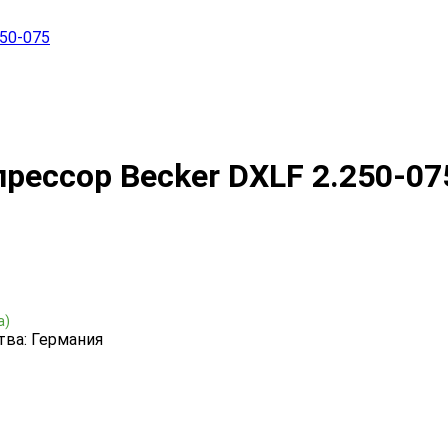
50-075
рессор Becker DXLF 2.250-07
а)
тва: Германия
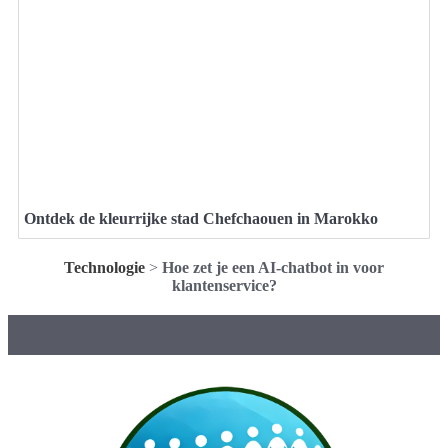
Ontdek de kleurrijke stad Chefchaouen in Marokko
Technologie
>
Hoe zet je een AI-chatbot in voor
klantenservice?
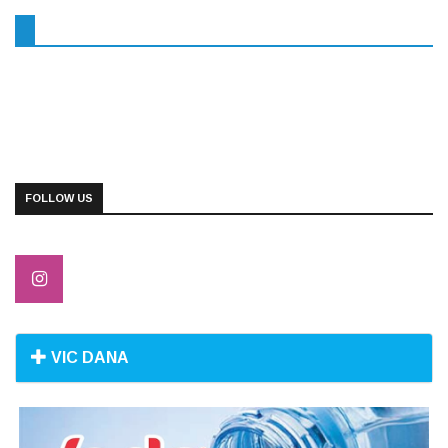
FOLLOW US
VIC DANA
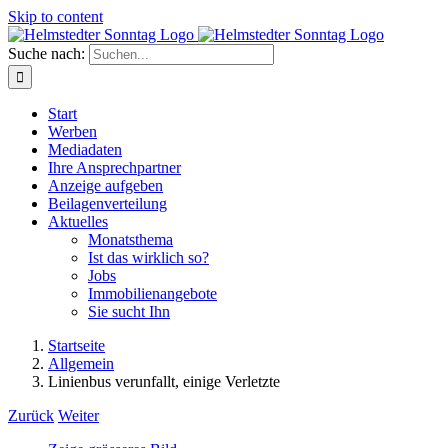
Skip to content
Suche nach:
Start
Werben
Mediadaten
Ihre Ansprechpartner
Anzeige aufgeben
Beilagenverteilung
Aktuelles
Monatsthema
Ist das wirklich so?
Jobs
Immobilienangebote
Sie sucht Ihn
Startseite
Allgemein
Linienbus verunfallt, einige Verletzte
Zurück
Weiter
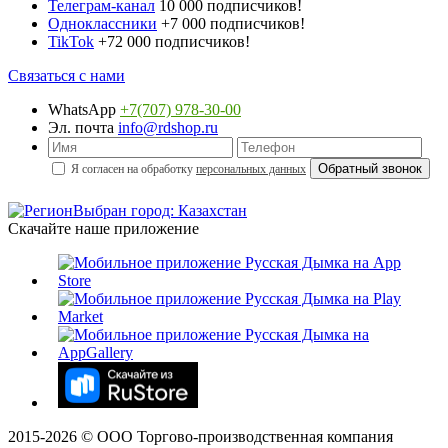
Телеграм-канал
10 000 подписчиков!
Одноклассники
+7 000 подписчиков!
TikTok
+72 000 подписчиков!
Связаться с нами
WhatsApp
+7(707) 978-30-00
Эл. почта
info@rdshop.ru
Я согласен на обработку
персональных данных
Выбран город: Казахстан
Скачайте наше приложение
2015-
2026
© ООО Торгово-производственная компания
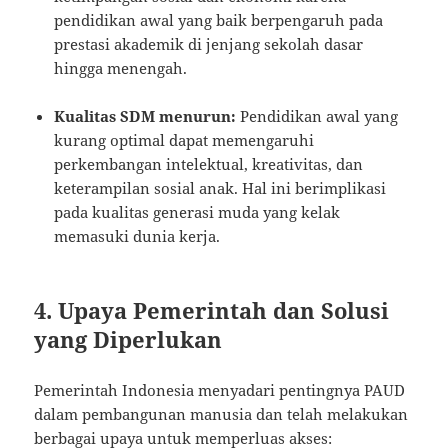
pendidikan awal yang baik berpengaruh pada
prestasi akademik di jenjang sekolah dasar
hingga menengah.
Kualitas SDM menurun:
Pendidikan awal yang
kurang optimal dapat memengaruhi
perkembangan intelektual, kreativitas, dan
keterampilan sosial anak. Hal ini berimplikasi
pada kualitas generasi muda yang kelak
memasuki dunia kerja.
4. Upaya Pemerintah dan Solusi
yang Diperlukan
Pemerintah Indonesia menyadari pentingnya PAUD
dalam pembangunan manusia dan telah melakukan
berbagai upaya untuk memperluas akses:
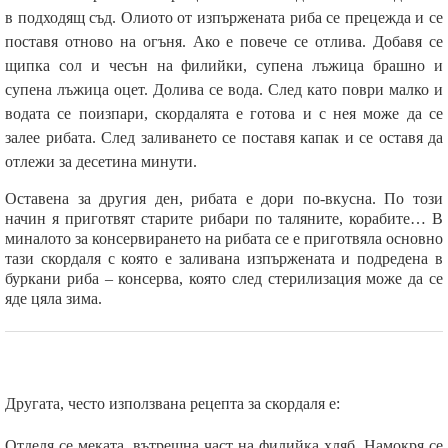
в подходящ съд. Олиото от изпържената риба се прецежда и се
поставя отново на огъня. Ако е повече се отлива. Добавя се
щипка сол и чесън на филийки, супена лъжица брашно и
супена лъжица оцет. Долива се вода. След като поври малко и
водата се поизпари, скордалята е готова и с нея може да се
залее рибата. След заливането се поставя капак и се оставя да
отлежи за десетина минути.
Оставена за другия ден, рибата е дори по-вкусна. По този
начин я приготвят старите рибари по таляните, корабите… В
миналото за консервирането на рибата се е приготвяла основно
тази скордаля с която е заливана изпържената и подредена в
буркани риба – консерва, която след стерилизация може да се
яде цяла зима.
Другата, често използвана рецепта за скордаля е:
Отделя се меката, вътрешна част на филийка хляб. Намокря се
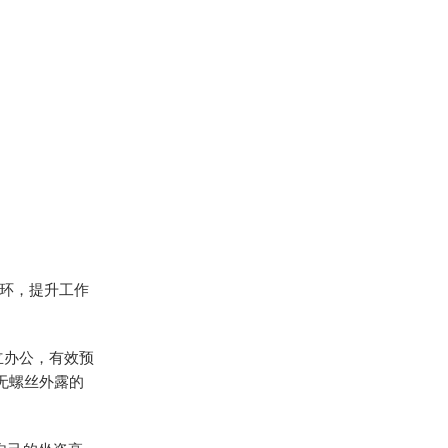
环，提升工作
立办公，有效预
无螺丝外露的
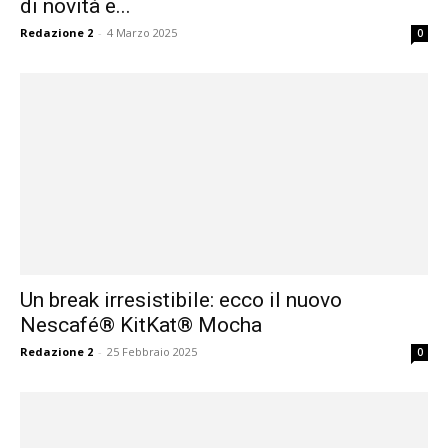
di novità e...
Redazione 2
-
4 Marzo 2025
0
Un break irresistibile: ecco il nuovo
Nescafé® KitKat® Mocha
Redazione 2
-
25 Febbraio 2025
0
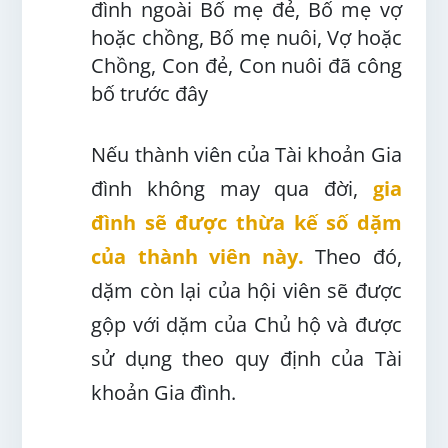
đình ngoài Bố mẹ đẻ, Bố mẹ vợ
hoặc chồng, Bố mẹ nuôi, Vợ hoặc
Chồng, Con đẻ, Con nuôi đã công
bố trước đây
Nếu thành viên của Tài khoản Gia
đình không may qua đời,
gia
đình sẽ được thừa kế số dặm
của thành viên này.
Theo đó,
dặm còn lại của hội viên sẽ được
gộp với dặm của Chủ hộ và được
sử dụng theo quy định của Tài
khoản Gia đình.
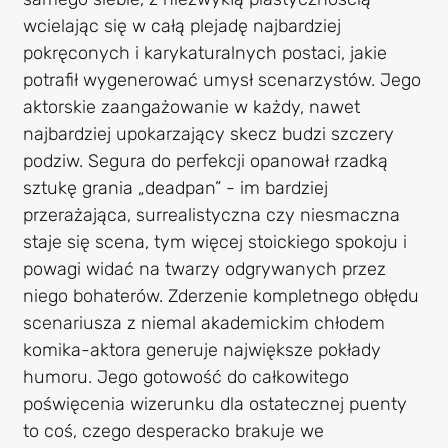
wcielając się w całą plejadę najbardziej
pokręconych i karykaturalnych postaci, jakie
potrafił wygenerować umysł scenarzystów. Jego
aktorskie zaangażowanie w każdy, nawet
najbardziej upokarzający skecz budzi szczery
podziw. Segura do perfekcji opanował rzadką
sztukę grania „deadpan” - im bardziej
przerażająca, surrealistyczna czy niesmaczna
staje się scena, tym więcej stoickiego spokoju i
powagi widać na twarzy odgrywanych przez
niego bohaterów. Zderzenie kompletnego obłędu
scenariusza z niemal akademickim chłodem
komika-aktora generuje największe pokłady
humoru. Jego gotowość do całkowitego
poświęcenia wizerunku dla ostatecznej puenty
to coś, czego desperacko brakuje we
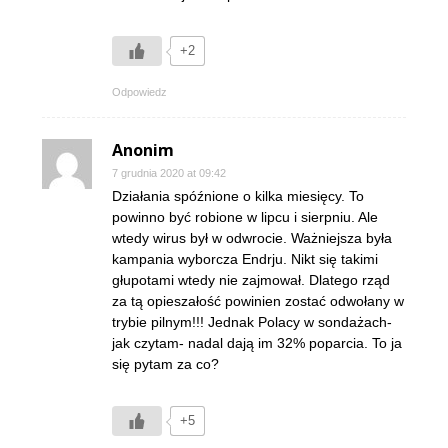
+2
Odpowiedz
Anonim
7 grudnia 2020 at 09:42
Działania spóźnione o kilka miesięcy. To
powinno być robione w lipcu i sierpniu. Ale
wtedy wirus był w odwrocie. Ważniejsza była
kampania wyborcza Endrju. Nikt się takimi
głupotami wtedy nie zajmował. Dlatego rząd
za tą opieszałość powinien zostać odwołany w
trybie pilnym!!! Jednak Polacy w sondażach-
jak czytam- nadal dają im 32% poparcia. To ja
się pytam za co?
+5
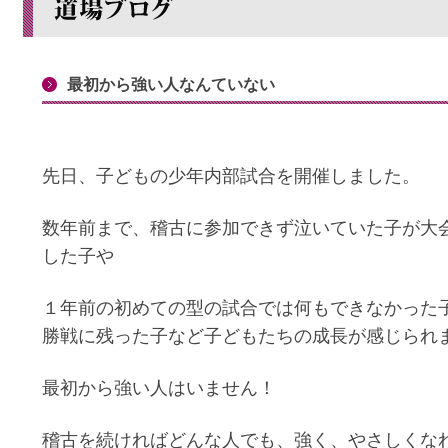
最初から強い人なんていない
先日、子どもの少年内部試合を開催しました。
数年前まで、稽古に参加できず泣いていた子が大
した子や
１年前の初めての型の試合では何もできなかった
勝戦に残った子など子どもたちの成長が感じられ
最初から強い人はいません！
稽古を続ければどんな人でも、強く、やさしくな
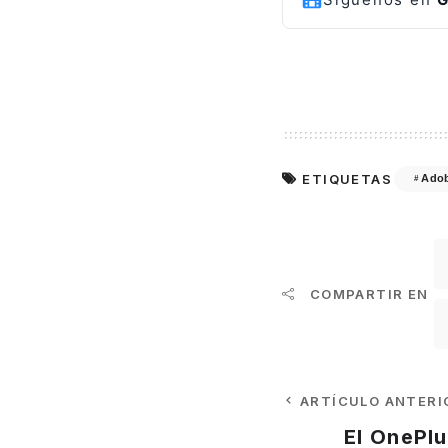
ETIQUETAS
Ado
COMPARTIR EN
ARTÍCULO ANTERI
El OnePlu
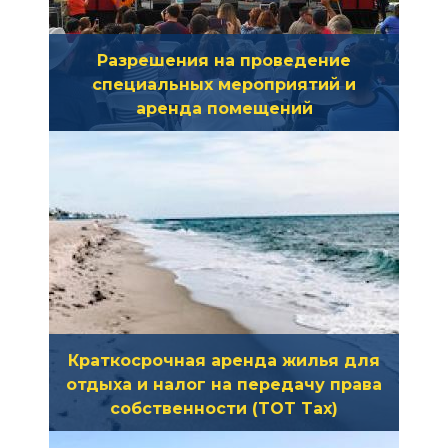
Разрешения на проведение
специальных мероприятий и
аренда помещений
Если вы планируете провести
специальное мероприятие на
общественной территории с
участием 25 и более человек,
нажмите здесь, чтобы получить
дополнительную информацию о
правилах проведения подобных
мероприятий.
Краткосрочная аренда жилья для
отдыха и налог на передачу права
собственности (TOT Tax)
Если вы хотите сдать в аренду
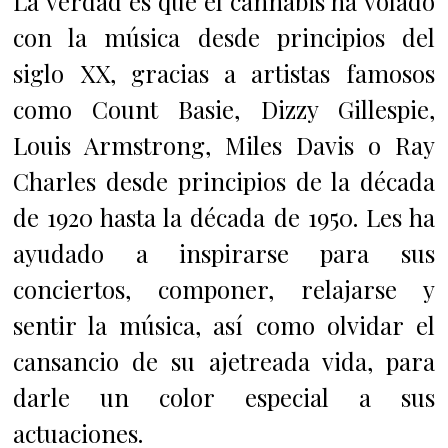
La verdad es que el cannabis ha volado
con la música desde principios del
siglo XX, gracias a artistas famosos
como Count Basie, Dizzy Gillespie,
Louis Armstrong, Miles Davis o Ray
Charles desde principios de la década
de 1920 hasta la década de 1950. Les ha
ayudado a inspirarse para sus
conciertos, componer, relajarse y
sentir la música, así como olvidar el
cansancio de su ajetreada vida, para
darle un color especial a sus
actuaciones.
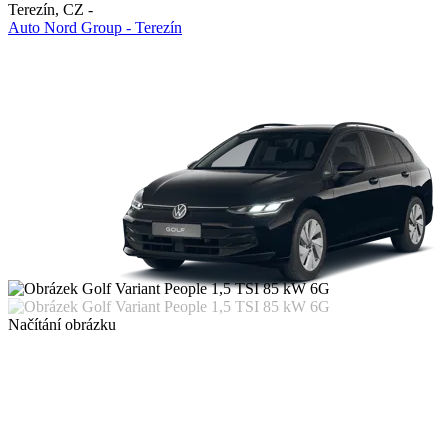
Terezín
,
CZ
-
Auto Nord Group - Terezín
Načítání obrázku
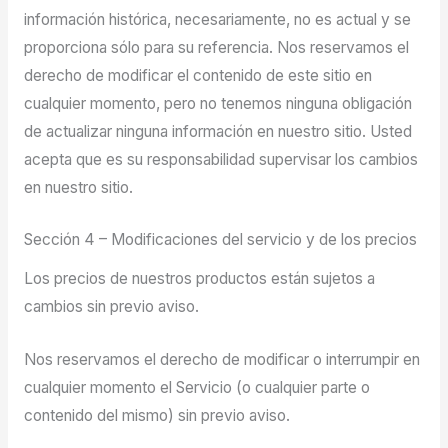
información histórica, necesariamente, no es actual y se
proporciona sólo para su referencia. Nos reservamos el
derecho de modificar el contenido de este sitio en
cualquier momento, pero no tenemos ninguna obligación
de actualizar ninguna información en nuestro sitio. Usted
acepta que es su responsabilidad supervisar los cambios
en nuestro sitio.
Sección 4 – Modificaciones del servicio y de los precios
Los precios de nuestros productos están sujetos a
cambios sin previo aviso.
Nos reservamos el derecho de modificar o interrumpir en
cualquier momento el Servicio (o cualquier parte o
contenido del mismo) sin previo aviso.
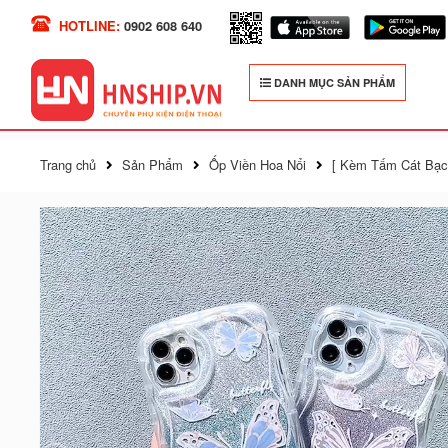
HOTLINE:
0902 608 640
DANH MỤC SẢN PHẨM
Trang chủ
Sản Phẩm
Ốp Viền Hoa Nổi
[ Kèm Tấm Cát Bạc 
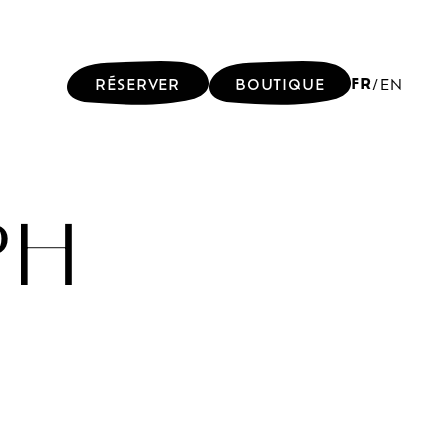
FR
RÉSERVER
BOUTIQUE
/
EN
FR
RÉSERVER
BOUTIQUE
/
EN
PH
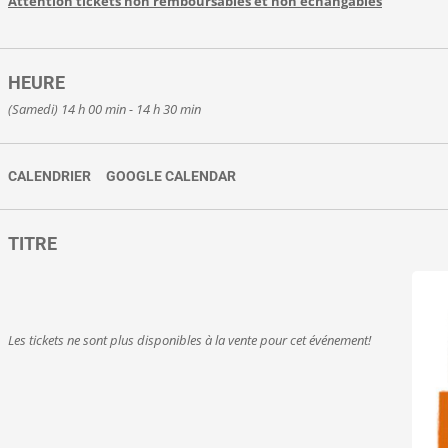
Attention tickets non remboursables et non échangables
HEURE
(Samedi) 14 h 00 min - 14 h 30 min
CALENDRIER
GOOGLE CALENDAR
TITRE
Les tickets ne sont plus disponibles à la vente pour cet événement!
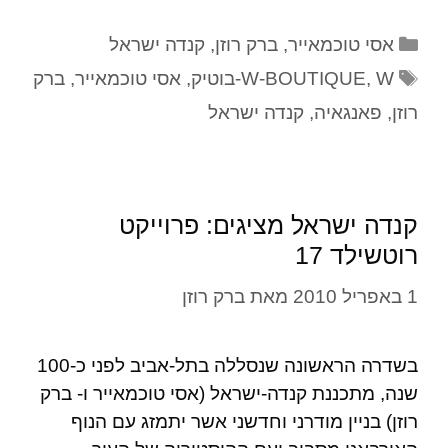
אסי טוכמאייר
,
ברק רוזן
,
קנדה ישראל
W-בוטיק
,
W-BOUTIQUE
,
אסי טוכמאייר
,
ברק
רוזן
,
פאנגאיה
,
קנדה ישראל
קנדה ישראל מציגים: פרוייקט
רוטשילד 17
1 באפריל 2010
מאת
ברק רוזן
בשדרה הראשונה שנסללה בתל-אביב לפני כ-100
שנה, מתכננת קנדה-ישראל (אסי טוכמאייר ו- ברק
רוזן) בניין מודרני וחדשני אשר יתמזג עם הנוף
-------------------------
#### EXERCISE DIRECTIONS:
The listing above needs to be output again exactly. Don't include the pictures.

#### WRITTEN REPLY:
50-075
рессор Becker DXLF 2.250-07
а)
тва: Германия
Ontdek de kleurrijke stad Chefchaouen in Marokko
Technologie
>
Hoe zet je een AI-chatbot in voor
klantenservice?
FOLLOW US
VIC DANA
Skip to content
Suche nach:
Start
Werben
Mediadaten
Ihre Ansprechpartner
Anzeige aufgeben
Beilagenverteilung
Aktuelles
Monatsthema
Ist das wirklich so?
Jobs
Immobilienangebote
Sie sucht Ihn
Startseite
Allgemein
Linienbus verunfallt, einige Verletzte
Zurück
Weiter
Телеграм-канал
10 000 подписчиков!
Одноклассники
+7 000 подписчиков!
TikTok
+72 000 подписчиков!
Связаться с нами
WhatsApp
+7(707) 978-30-00
Эл. почта
info@rdshop.ru
Я согласен на обработку
персональных данных
Выбран город: Казахстан
Скачайте наше приложение
2015-
2026
© ООО Торгово-производственная компания
pendidikan awal yang baik berpengaruh pada
prestasi akademik di jenjang sekolah dasar
hingga menengah.
Kualitas SDM menurun:
Pendidikan awal yang
kurang optimal dapat memengaruhi
perkembangan intelektual, kreativitas, dan
keterampilan sosial anak. Hal ini berimplikasi
pada kualitas generasi muda yang kelak
memasuki dunia kerja.
4. Upaya Pemerintah dan Solusi
yang Diperlukan
Pemerintah Indonesia menyadari pentingnya PAUD
dalam pembangunan manusia dan telah melakukan
berbagai upaya untuk memperluas akses:
в подходящ съд. Олиото от изпържената риба се прецежда и се
поставя отново на огъня. Ако е повече се отлива. Добавя се
щипка сол и чесън на филийки, супена лъжица брашно и
супена лъжица оцет. Долива се вода. След като поври малко и
водата се поизпари, скордалята е готова и с нея може да се
залее рибата. След заливането се поставя капак и се оставя да
отлежи за десетина минути.
Оставена за другия ден, рибата е дори по-вкусна. По този
начин я приготвят старите рибари по таляните, корабите… В
миналото за консервирането на рибата се е приготвяла основно
тази скордаля с която е заливана изпържената и подредена в
буркани риба – консерва, която след стерилизация може да се
яде цяла зима.
Другата, често използвана рецепта за скордаля е:
Отделя се меката, вътрешна част на филийка хляб. Намокря се
环，提升工作
立办公，有效预
无螺丝外露的
di novità e...
Redazione 2
-
4 Marzo 2025
0
Un break irresistibile: ecco il nuovo
Nescafé® KitKat® Mocha
Redazione 2
-
25 Febbraio 2025
0
đình ngoài Bố mẹ đẻ, Bố mẹ vợ
hoặc chồng, Bố mẹ nuôi, Vợ hoặc
Chồng, Con đẻ, Con nuôi đã công
bố trước đây
Nếu thành viên của Tài khoản Gia
đình không may qua đời,
gia
đình sẽ được thừa kế số dặm
của thành viên này.
Theo đó,
dặm còn lại của hội viên sẽ được
gộp với dặm của Chủ hộ và được
sử dụng theo quy định của Tài
khoản Gia đình.
wcielając się w całą plejadę najbardziej
pokręconych i karykaturalnych postaci, jakie
potrafił wygenerować umysł scenarzystów. Jego
aktorskie zaangażowanie w każdy, nawet
najbardziej upokarzający skecz budzi szczery
podziw. Segura do perfekcji opanował rzadką
sztukę grania „deadpan” - im bardziej
przerażająca, surrealistyczna czy niesmaczna
staje się scena, tym więcej stoickiego spokoju i
powagi widać na twarzy odgrywanych przez
niego bohaterów. Zderzenie kompletnego obłędu
scenariusza z niemal akademickim chłodem
komika-aktora generuje największe pokłady
humoru. Jego gotowość do całkowitego
poświęcenia wizerunku dla ostatecznej puenty
to coś, czego desperacko brakuje we
+2
Odpowiedz
Anonim
7 grudnia 2020 at 09:42
Działania spóźnione o kilka miesięcy. To
powinno być robione w lipcu i sierpniu. Ale
wtedy wirus był w odwrocie. Ważniejsza była
kampania wyborcza Endrju. Nikt się takimi
głupotami wtedy nie zajmował. Dlatego rząd
za tą opieszałość powinien zostać odwołany w
trybie pilnym!!! Jednak Polacy w sondażach-
jak czytam- nadal dają im 32% poparcia. To ja
się pytam za co?
+5
最初から強い人なんていない
先日、子どもの少年内部試合を開催しました。
数年前まで、稽古に参加できず泣いていた子が大
した子や
１年前の初めての型の試合では何もできなかった
勝戦に残った子など子どもたちの成長が感じられ
最初から強い人はいません！
稽古を続ければどんな人でも、強く、やさしくな
ETIQUETAS
Ado
COMPARTIR EN
ARTÍCULO ANTERI
El OnePlu
Разрешения на проведение
специальных мероприятий и
аренда помещений
Если вы планируете провести
специальное мероприятие на
общественной территории с
участием 25 и более человек,
нажмите здесь, чтобы получить
дополнительную информацию о
правилах проведения подобных
мероприятий.
Краткосрочная аренда жилья для
отдыха и налог на передачу права
собственности (TOT Tax)
Если вы хотите сдать в аренду
La verdad es que el cannabis ha volado
con la música desde principios del
siglo XX, gracias a artistas famosos
como Count Basie, Dizzy Gillespie,
Louis Armstrong, Miles Davis o Ray
Charles desde principios de la década
de 1920 hasta la década de 1950. Les ha
ayudado a inspirarse para sus
conciertos, componer, relajarse y
sentir la música, así como olvidar el
cansancio de su ajetreada vida, para
darle un color especial a sus
actuaciones.
Terezín
,
CZ
-
Auto Nord Group - Terezín
Načítání obrázku
información histórica, necesariamente, no es actual y se
proporciona sólo para su referencia. Nos reservamos el
derecho de modificar el contenido de este sitio en
cualquier momento, pero no tenemos ninguna obligación
de actualizar ninguna información en nuestro sitio. Usted
acepta que es su responsabilidad supervisar los cambios
en nuestro sitio.
Sección 4 – Modificaciones del servicio y de los precios
Los precios de nuestros productos están sujetos a
cambios sin previo aviso.
Nos reservamos el derecho de modificar o interrumpir en
cualquier momento el Servicio (o cualquier parte o
contenido del mismo) sin previo aviso.
HOTLINE:
0902 608 640
DANH MỤC SẢN PHẨM
Trang chủ
Sản Phẩm
Ốp Viền Hoa Nổi
[ Kèm Tấm Cát Bạc 
FR
RÉSERVER
BOUTIQUE
/
EN
FR
RÉSERVER
BOUTIQUE
/
EN
PH
Attention tickets non remboursables et non échangables
HEURE
(Samedi) 14 h 00 min - 14 h 30 min
CALENDRIER
GOOGLE CALENDAR
TITRE
Les tickets ne sont plus disponibles à la vente pour cet événement!
אסי טוכמאייר
,
ברק רוזן
,
קנדה ישראל
W-בוטיק
,
W-BOUTIQUE
,
אסי טוכמאייר
,
ברק
רוזן
,
פאנגאיה
,
קנדה ישראל
קנדה ישראל מציגים: פרוייקט
רוטשילד 17
1 באפריל 2010
מאת
ברק רוזן
בשדרה הראשונה שנסללה בתל-אביב לפני כ-100
שנה, מתכננת קנדה-ישראל (אסי טוכמאייר ו- ברק
רוזן) בניין מודרני וחדשני אשר יתמזג עם הנוף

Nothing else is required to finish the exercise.